We provide the probabilistic model template for this case study and the PCTL formulae associated with its QoS requirements.
IPv4 Zeroconf Protocol
Paper: Model Repair for Probabilistic Systems. E. Bartocci, R. Grosu, P. Katsaros, C.R. Ramakrishnan, and S. A. Smolka. In 7th Intl. Conf. on Tools and Algorithms for the Construction and Analysis of Systems (TACAS'11), pages 326-340, 2011.

The Zeroconf protocol is used for assigning IP addresses in devices joining a network. When a new host joins the network it randomly selects an IP address among K possible ones. With m hosts in the network, the collision probability is q = m/K. A new host asks the other hosts whether the randomly selected IP address is already used and waits for an answer. The probability that the new host does not get any answer is p, in which case it repeats the query. If after n tries there is still no answer, the host will erroneously consider the chosen address as valid.

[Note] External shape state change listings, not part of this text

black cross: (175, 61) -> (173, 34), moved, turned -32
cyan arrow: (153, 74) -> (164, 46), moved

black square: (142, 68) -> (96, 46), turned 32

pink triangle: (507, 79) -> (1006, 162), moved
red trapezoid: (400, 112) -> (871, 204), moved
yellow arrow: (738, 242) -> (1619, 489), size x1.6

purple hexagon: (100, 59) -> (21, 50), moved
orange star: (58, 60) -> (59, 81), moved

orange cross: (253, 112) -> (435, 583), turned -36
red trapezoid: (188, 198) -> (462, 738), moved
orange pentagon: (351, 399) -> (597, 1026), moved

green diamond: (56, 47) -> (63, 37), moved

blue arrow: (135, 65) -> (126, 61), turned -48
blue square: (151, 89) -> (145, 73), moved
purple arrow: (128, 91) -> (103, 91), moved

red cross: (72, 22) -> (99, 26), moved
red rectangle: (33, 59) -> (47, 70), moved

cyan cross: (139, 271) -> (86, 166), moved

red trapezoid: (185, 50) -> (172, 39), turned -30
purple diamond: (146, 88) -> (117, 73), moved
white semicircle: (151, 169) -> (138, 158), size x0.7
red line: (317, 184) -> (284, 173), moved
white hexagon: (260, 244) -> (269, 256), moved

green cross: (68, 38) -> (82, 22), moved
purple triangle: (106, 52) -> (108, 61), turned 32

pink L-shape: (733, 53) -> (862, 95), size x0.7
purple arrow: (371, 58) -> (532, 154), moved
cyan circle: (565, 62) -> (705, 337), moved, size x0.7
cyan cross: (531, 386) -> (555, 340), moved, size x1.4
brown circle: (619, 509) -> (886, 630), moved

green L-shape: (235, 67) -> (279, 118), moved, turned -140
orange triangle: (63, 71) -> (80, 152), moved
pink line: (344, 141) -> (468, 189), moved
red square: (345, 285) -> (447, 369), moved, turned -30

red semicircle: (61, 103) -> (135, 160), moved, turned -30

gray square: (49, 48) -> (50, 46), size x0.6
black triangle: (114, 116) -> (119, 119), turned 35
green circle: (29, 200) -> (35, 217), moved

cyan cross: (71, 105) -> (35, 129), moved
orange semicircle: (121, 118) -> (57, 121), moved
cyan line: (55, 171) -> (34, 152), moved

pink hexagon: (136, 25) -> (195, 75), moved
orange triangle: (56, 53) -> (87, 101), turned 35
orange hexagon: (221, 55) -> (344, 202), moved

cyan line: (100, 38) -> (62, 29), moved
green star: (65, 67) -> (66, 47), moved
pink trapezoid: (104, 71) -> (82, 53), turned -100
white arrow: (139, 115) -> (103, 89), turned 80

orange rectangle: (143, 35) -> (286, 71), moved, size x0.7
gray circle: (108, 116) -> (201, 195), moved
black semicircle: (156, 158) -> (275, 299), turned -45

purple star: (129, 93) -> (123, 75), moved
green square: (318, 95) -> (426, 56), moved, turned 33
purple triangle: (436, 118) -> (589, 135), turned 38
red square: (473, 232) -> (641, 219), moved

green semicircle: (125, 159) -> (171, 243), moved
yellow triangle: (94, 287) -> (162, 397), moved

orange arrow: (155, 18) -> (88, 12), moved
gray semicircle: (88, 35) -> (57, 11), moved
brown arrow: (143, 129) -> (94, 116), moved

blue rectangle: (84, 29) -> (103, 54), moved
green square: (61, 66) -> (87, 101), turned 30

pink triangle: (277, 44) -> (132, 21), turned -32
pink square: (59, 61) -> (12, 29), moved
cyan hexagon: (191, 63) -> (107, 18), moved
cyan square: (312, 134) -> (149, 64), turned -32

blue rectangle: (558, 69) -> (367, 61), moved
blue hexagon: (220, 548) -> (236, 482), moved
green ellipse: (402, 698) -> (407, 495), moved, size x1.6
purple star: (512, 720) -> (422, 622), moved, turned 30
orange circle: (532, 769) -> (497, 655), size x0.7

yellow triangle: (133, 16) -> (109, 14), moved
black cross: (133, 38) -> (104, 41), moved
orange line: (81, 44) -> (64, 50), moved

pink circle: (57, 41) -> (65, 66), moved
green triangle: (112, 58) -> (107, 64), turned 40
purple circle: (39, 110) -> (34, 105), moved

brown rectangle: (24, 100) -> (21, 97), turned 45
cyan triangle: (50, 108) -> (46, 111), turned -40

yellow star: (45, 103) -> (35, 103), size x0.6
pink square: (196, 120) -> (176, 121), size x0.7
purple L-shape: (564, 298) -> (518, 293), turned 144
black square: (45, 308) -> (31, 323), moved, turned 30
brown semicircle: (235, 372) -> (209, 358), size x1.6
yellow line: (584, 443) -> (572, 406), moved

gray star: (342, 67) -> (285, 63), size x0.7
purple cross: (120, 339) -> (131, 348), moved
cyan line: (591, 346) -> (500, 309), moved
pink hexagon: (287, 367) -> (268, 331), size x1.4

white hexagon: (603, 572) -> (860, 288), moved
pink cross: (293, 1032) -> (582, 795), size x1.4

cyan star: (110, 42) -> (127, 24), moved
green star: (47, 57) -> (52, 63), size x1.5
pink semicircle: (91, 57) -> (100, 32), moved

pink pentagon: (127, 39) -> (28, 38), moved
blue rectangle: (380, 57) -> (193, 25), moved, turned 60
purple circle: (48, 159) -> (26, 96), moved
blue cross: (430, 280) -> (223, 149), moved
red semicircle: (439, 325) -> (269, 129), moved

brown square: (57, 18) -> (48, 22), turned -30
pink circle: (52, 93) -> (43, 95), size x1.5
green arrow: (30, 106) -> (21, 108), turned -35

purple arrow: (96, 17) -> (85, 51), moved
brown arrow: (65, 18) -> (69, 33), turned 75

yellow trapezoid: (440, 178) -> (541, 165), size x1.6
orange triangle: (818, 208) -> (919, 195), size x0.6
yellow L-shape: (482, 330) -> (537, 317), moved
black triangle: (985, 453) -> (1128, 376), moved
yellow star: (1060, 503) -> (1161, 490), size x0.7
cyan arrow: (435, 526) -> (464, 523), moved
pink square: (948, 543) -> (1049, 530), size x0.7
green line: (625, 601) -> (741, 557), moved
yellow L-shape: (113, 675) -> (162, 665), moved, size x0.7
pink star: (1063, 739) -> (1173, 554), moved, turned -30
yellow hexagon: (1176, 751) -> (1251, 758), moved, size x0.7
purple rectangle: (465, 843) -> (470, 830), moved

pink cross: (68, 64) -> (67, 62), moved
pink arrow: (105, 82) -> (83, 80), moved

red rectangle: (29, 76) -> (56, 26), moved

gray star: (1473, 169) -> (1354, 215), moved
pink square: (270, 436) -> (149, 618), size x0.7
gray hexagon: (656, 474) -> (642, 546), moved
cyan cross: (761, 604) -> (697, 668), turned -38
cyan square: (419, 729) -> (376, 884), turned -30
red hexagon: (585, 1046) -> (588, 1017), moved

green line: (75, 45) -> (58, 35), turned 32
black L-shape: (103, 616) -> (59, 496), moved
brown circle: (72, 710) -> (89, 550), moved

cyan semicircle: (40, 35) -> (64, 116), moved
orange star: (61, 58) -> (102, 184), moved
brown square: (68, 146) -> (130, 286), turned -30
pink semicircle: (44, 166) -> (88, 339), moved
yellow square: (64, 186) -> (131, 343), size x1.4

In paper Model repair for probabilistic systems, Bartocci et al. use a Max Profit algorithm to repair the model given an initial q. For n = 3, p = 0.1, and initial q = 0.6, they reduced the expected number of steps to termination from 6.15 to 5.1 setting q = 0.5002.

To replicate this in EvoChecker, we define q as an evolvable parameter (double) as follows:
evolve double q [0.5 .. 0.7]

EvoChecker found the optimal q = 0.50000964 and determined that the expected steps to termination are 5.105. EvoChecher obtained these results in less than 1000 evaluations.

We provide the probabilistic model template for this case study and the PCTL formula for the QoS requirement.